Data entries
============
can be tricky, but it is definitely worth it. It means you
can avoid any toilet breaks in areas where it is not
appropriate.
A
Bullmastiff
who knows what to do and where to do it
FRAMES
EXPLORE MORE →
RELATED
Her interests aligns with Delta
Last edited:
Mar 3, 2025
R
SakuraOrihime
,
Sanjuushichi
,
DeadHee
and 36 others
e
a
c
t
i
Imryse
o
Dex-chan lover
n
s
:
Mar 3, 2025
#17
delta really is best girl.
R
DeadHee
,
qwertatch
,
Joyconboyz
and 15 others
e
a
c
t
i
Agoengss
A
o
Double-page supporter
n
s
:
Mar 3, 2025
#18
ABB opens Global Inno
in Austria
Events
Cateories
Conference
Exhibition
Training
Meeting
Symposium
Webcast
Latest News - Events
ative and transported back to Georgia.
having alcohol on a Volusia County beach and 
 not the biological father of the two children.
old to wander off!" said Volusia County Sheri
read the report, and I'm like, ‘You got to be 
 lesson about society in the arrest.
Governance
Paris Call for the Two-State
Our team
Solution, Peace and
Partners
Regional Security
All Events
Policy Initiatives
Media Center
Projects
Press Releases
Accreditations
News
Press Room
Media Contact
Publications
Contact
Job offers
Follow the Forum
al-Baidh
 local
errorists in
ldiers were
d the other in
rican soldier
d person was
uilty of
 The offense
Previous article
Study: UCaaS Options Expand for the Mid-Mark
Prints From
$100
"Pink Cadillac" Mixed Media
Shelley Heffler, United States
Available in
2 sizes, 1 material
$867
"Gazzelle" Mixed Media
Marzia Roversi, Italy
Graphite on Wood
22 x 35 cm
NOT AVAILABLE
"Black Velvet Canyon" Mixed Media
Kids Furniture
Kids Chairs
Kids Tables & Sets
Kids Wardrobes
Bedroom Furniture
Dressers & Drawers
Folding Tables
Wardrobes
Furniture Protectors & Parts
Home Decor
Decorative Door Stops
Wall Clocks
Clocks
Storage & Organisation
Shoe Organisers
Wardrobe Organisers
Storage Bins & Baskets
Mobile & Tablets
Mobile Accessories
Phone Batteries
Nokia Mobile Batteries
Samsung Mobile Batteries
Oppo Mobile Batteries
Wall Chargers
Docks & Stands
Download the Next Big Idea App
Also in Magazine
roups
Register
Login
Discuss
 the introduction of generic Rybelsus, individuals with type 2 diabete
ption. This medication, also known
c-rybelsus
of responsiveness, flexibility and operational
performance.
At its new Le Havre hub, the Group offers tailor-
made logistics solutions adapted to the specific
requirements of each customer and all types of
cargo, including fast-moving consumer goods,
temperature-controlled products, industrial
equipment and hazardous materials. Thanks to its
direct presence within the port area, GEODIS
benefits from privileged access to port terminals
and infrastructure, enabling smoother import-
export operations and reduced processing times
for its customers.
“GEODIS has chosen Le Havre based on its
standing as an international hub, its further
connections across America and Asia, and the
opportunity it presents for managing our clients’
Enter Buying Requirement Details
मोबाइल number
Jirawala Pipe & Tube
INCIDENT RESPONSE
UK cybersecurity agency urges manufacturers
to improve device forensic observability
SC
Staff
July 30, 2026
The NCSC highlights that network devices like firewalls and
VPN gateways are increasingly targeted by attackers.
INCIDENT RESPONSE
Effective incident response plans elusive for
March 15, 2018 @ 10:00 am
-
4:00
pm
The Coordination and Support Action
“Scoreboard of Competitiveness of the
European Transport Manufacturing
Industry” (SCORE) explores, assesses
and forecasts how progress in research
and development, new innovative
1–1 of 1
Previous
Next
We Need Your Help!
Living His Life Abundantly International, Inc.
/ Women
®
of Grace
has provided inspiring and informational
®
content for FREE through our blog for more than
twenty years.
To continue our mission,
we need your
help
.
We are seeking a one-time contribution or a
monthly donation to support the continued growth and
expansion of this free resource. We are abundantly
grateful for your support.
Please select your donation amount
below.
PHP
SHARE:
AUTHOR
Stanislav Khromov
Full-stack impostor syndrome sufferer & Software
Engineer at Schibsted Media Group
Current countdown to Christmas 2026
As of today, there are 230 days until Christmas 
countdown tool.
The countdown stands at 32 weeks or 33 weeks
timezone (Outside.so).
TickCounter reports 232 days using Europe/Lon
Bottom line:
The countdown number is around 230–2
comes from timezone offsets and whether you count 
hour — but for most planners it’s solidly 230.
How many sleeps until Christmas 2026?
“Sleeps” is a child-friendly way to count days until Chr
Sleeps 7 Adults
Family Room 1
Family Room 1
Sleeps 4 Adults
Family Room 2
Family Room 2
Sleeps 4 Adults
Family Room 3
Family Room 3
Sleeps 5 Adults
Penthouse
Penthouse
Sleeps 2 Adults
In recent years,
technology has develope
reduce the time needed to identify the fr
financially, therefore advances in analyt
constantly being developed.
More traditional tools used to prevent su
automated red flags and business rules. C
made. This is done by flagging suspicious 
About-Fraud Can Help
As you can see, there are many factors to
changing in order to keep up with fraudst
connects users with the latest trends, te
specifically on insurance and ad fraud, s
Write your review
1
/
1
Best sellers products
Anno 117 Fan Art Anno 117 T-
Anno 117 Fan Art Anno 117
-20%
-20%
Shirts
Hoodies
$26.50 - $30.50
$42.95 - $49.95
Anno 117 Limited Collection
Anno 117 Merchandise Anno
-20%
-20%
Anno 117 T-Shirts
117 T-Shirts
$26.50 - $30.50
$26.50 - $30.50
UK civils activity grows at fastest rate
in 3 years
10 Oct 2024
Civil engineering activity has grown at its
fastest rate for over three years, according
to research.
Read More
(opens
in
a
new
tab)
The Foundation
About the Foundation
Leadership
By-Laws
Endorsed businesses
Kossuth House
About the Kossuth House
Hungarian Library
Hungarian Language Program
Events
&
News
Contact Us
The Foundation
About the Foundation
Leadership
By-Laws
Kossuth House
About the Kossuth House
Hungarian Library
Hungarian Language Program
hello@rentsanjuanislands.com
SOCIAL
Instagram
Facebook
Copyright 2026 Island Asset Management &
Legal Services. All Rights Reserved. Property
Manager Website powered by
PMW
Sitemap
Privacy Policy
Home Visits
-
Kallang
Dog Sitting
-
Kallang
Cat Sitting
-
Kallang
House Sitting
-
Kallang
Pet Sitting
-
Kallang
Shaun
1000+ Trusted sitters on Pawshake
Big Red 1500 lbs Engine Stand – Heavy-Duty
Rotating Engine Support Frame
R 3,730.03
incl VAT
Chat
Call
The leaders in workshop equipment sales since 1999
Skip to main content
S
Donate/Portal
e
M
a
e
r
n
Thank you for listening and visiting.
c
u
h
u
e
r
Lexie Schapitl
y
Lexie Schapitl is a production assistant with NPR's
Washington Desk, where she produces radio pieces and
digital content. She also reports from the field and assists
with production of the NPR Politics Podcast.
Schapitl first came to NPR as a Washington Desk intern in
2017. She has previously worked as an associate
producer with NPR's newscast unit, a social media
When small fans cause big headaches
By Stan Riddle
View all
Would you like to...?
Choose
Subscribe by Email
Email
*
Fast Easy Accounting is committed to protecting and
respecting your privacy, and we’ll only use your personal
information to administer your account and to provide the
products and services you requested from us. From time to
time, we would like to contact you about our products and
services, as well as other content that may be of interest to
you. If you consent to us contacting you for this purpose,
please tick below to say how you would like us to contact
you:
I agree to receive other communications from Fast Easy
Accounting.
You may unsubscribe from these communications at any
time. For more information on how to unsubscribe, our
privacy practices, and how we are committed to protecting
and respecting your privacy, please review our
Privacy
============
## [Directions for this task]
Copy every line of the records word for word.

## [Exercise response]
can be tricky, but it is definitely worth it. It means you
can avoid any toilet breaks in areas where it is not
appropriate.
A
Bullmastiff
who knows what to do and where to do it
FRAMES
EXPLORE MORE →
RELATED
Her interests aligns with Delta
Last edited:
Mar 3, 2025
R
SakuraOrihime
,
Sanjuushichi
,
DeadHee
and 36 others
e
a
c
t
i
Imryse
o
Dex-chan lover
n
s
:
Mar 3, 2025
#17
delta really is best girl.
R
DeadHee
,
qwertatch
,
Joyconboyz
and 15 others
e
a
c
t
i
Agoengss
A
o
Double-page supporter
n
s
:
Mar 3, 2025
#18
ABB opens Global Inno
in Austria
Events
Cateories
Conference
Exhibition
Training
Meeting
Symposium
Webcast
Latest News - Events
ative and transported back to Georgia.
having alcohol on a Volusia County beach and 
 not the biological father of the two children.
old to wander off!" said Volusia County Sheri
read the report, and I'm like, ‘You got to be 
 lesson about society in the arrest.
Governance
Paris Call for the Two-State
Our team
Solution, Peace and
Partners
Regional Security
All Events
Policy Initiatives
Media Center
Projects
Press Releases
Accreditations
News
Press Room
Media Contact
Publications
Contact
Job offers
Follow the Forum
al-Baidh
 local
errorists in
ldiers were
d the other in
rican soldier
d person was
uilty of
 The offense
Previous article
Study: UCaaS Options Expand for the Mid-Mark
Prints From
$100
"Pink Cadillac" Mixed Media
Shelley Heffler, United States
Available in
2 sizes, 1 material
$867
"Gazzelle" Mixed Media
Marzia Roversi, Italy
Graphite on Wood
22 x 35 cm
NOT AVAILABLE
"Black Velvet Canyon" Mixed Media
Kids Furniture
Kids Chairs
Kids Tables & Sets
Kids Wardrobes
Bedroom Furniture
Dressers & Drawers
Folding Tables
Wardrobes
Furniture Protectors & Parts
Home Decor
Decorative Door Stops
Wall Clocks
Clocks
Storage & Organisation
Shoe Organisers
Wardrobe Organisers
Storage Bins & Baskets
Mobile & Tablets
Mobile Accessories
Phone Batteries
Nokia Mobile Batteries
Samsung Mobile Batteries
Oppo Mobile Batteries
Wall Chargers
Docks & Stands
Download the Next Big Idea App
Also in Magazine
roups
Register
Login
Discuss
 the introduction of generic Rybelsus, individuals with type 2 diabete
ption. This medication, also known
c-rybelsus
of responsiveness, flexibility and operational
performance.
At its new Le Havre hub, the Group offers tailor-
made logistics solutions adapted to the specific
requirements of each customer and all types of
cargo, including fast-moving consumer goods,
temperature-controlled products, industrial
equipment and hazardous materials. Thanks to its
direct presence within the port area, GEODIS
benefits from privileged access to port terminals
and infrastructure, enabling smoother import-
export operations and reduced processing times
for its customers.
“GEODIS has chosen Le Havre based on its
standing as an international hub, its further
connections across America and Asia, and the
opportunity it presents for managing our clients’
Enter Buying Requirement Details
मोबाइल number
Jirawala Pipe & Tube
INCIDENT RESPONSE
UK cybersecurity agency urges manufacturers
to improve device forensic observability
SC
Staff
July 30, 2026
The NCSC highlights that network devices like firewalls and
VPN gateways are increasingly targeted by attackers.
INCIDENT RESPONSE
Effective incident response plans elusive for
March 15, 2018 @ 10:00 am
-
4:00
pm
The Coordination and Support Action
“Scoreboard of Competitiveness of the
European Transport Manufacturing
Industry” (SCORE) explores, assesses
and forecasts how progress in research
and development, new innovative
1–1 of 1
Previous
Next
We Need Your Help!
Living His Life Abundantly International, Inc.
/ Women
®
of Grace
has provided inspiring and informational
®
content for FREE through our blog for more than
twenty years.
To continue our mission,
we need your
help
.
We are seeking a one-time contribution or a
monthly donation to support the continued growth and
expansion of this free resource. We are abundantly
grateful for your support.
Please select your donation amount
below.
PHP
SHARE:
AUTHOR
Stanislav Khromov
Full-stack impostor syndrome sufferer & Software
Engineer at Schibsted Media Group
Current countdown to Christmas 2026
As of today, there are 230 days until Christmas 
countdown tool.
The countdown stands at 32 weeks or 33 weeks
timezone (Outside.so).
TickCounter reports 232 days using Europe/Lon
Bottom line:
The countdown number is around 230–2
comes from timezone offsets and whether you count 
hour — but for most planners it’s solidly 230.
How many sleeps until Christmas 2026?
“Sleeps” is a child-friendly way to count days until Chr
Sleeps 7 Adults
Family Room 1
Family Room 1
Sleeps 4 Adults
Family Room 2
Family Room 2
Sleeps 4 Adults
Family Room 3
Family Room 3
Sleeps 5 Adults
Penthouse
Penthouse
Sleeps 2 Adults
In recent years,
technology has develope
reduce the time needed to identify the fr
financially, therefore advances in analyt
constantly being developed.
More traditional tools used to prevent su
automated red flags and business rules. C
made. This is done by flagging suspicious 
About-Fraud Can Help
As you can see, there are many factors to
changing in order to keep up with fraudst
connects users with the latest trends, te
specifically on insurance and ad fraud, s
Write your review
1
/
1
Best sellers products
Anno 117 Fan Art Anno 117 T-
Anno 117 Fan Art Anno 117
-20%
-20%
Shirts
Hoodies
$26.50 - $30.50
$42.95 - $49.95
Anno 117 Limited Collection
Anno 117 Merchandise Anno
-20%
-20%
Anno 117 T-Shirts
117 T-Shirts
$26.50 - $30.50
$26.50 - $30.50
UK civils activity grows at fastest rate
in 3 years
10 Oct 2024
Civil engineering activity has grown at its
fastest rate for over three years, according
to research.
Read More
(opens
in
a
new
tab)
The Foundation
About the Foundation
Leadership
By-Laws
Endorsed businesses
Kossuth House
About the Kossuth House
Hungarian Library
Hungarian Language Program
Events
&
News
Contact Us
The Foundation
About the Foundation
Leadership
By-Laws
Kossuth House
About the Kossuth House
Hungarian Library
Hungarian Language Program
hello@rentsanjuanislands.com
SOCIAL
Instagram
Facebook
Copyright 2026 Island Asset Management &
Legal Services. All Rights Reserved. Property
Manager Website powered by
PMW
Sitemap
Privacy Policy
Home Visits
-
Kallang
Dog Sitting
-
Kallang
Cat Sitting
-
Kallang
House Sitting
-
Kallang
Pet Sitting
-
Kallang
Shaun
1000+ Trusted sitters on Pawshake
Big Red 1500 lbs Engine Stand – Heavy-Duty
Rotating Engine Support Frame
R 3,730.03
incl VAT
Chat
Call
The leaders in workshop equipment sales since 1999
Skip to main content
S
Donate/Portal
e
M
a
e
r
n
Thank you for listening and visiting.
c
u
h
u
e
r
Lexie Schapitl
y
Lexie Schapitl is a production assistant with NPR's
Washington Desk, where she produces radio pieces and
digital content. She also reports from the field and assists
with production of the NPR Politics Podcast.
Schapitl first came to NPR as a Washington Desk intern in
2017. She has previously worked as an associate
producer with NPR's newscast unit, a social media
When small fans cause big headaches
By Stan Riddle
View all
Would you like to...?
Choose
Subscribe by Email
Email
*
Fast Easy Accounting is committed to protecting and
respecting your privacy, and we’ll only use your personal
information to administer your account and to provide the
products and services you requested from us. From time to
time, we would like to contact you about our products and
services, as well as other content that may be of interest to
you. If you consent to us contacting you for this purpose,
please tick below to say how you would like us to contact
you:
I agree to receive other communications from Fast Easy
Accounting.
You may unsubscribe from these communications at any
time. For more information on how to unsubscribe, our
privacy practices, and how we are committed to protecting
and respecting your privacy, please review our
Privacy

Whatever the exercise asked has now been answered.